Landscape is a description of the environment that you’re competing
in. It includes the position of troops, the features of the landscape and
any obstacles in your way.
Climate describes the forces that act upon the environment. It is the
patterns of the seasons and the rules of the game. These impact the
landscape and you don’t get to choose them but you can discove
them. It includes your competitors actions.

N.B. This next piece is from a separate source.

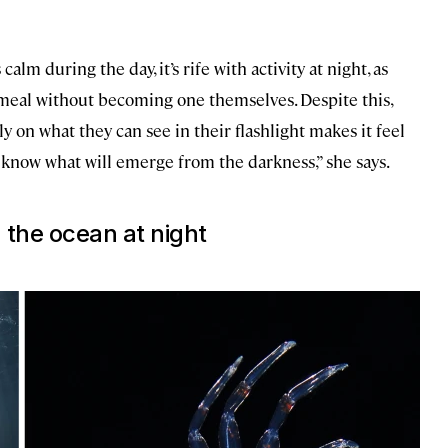
calm during the day, it’s rife with activity at night, as
a meal without becoming one themselves. Despite this,
ly on what they can see in their flashlight makes it feel
 know what will emerge from the darkness,” she says.
the ocean at night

Doctrine is the training of your forces, the standard ways of operating
and the techniques that you almost always apply. These are the
universal principles, the set of beliefs that appear to work regardless of
the landscape that is faced.
Leadership is about the strategy that you choose considering you
purpose, the landscape, the climate and your capabilities. It is to “the
attle at hand”. It is context specific i.e. these techniques are known to
depend upon the landscape and your purpose.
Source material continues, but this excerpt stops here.